== Work instruction ==
Write the lines below out exactly, dropping each picture.
-=-=-=-=-
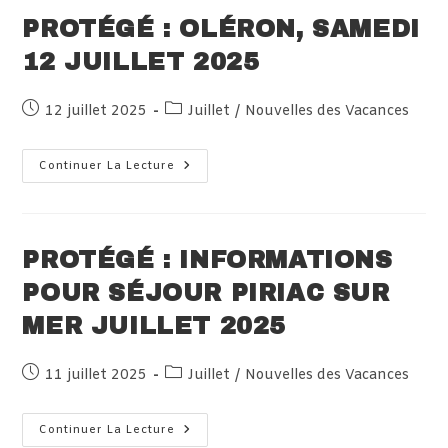
Juillet
2025
PROTÉGÉ : OLÉRON, SAMEDI
12 JUILLET 2025
Publication
Post
12 juillet 2025
Juillet
/
Nouvelles des Vacances
publiée :
category:
Protégé :
Continuer La Lecture
Oléron,
Samedi
12
Juillet
2025
PROTÉGÉ : INFORMATIONS
POUR SÉJOUR PIRIAC SUR
MER JUILLET 2025
Publication
Post
11 juillet 2025
Juillet
/
Nouvelles des Vacances
publiée :
category:
Protégé :
Continuer La Lecture
Informations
-=-=-=-=-
== Written solution ==
Juillet
2025
PROTÉGÉ : OLÉRON, SAMEDI
12 JUILLET 2025
Publication
Post
12 juillet 2025
Juillet
/
Nouvelles des Vacances
publiée :
category:
Protégé :
Continuer La Lecture
Oléron,
Samedi
12
Juillet
2025
PROTÉGÉ : INFORMATIONS
POUR SÉJOUR PIRIAC SUR
MER JUILLET 2025
Publication
Post
11 juillet 2025
Juillet
/
Nouvelles des Vacances
publiée :
category:
Protégé :
Continuer La Lecture
Informations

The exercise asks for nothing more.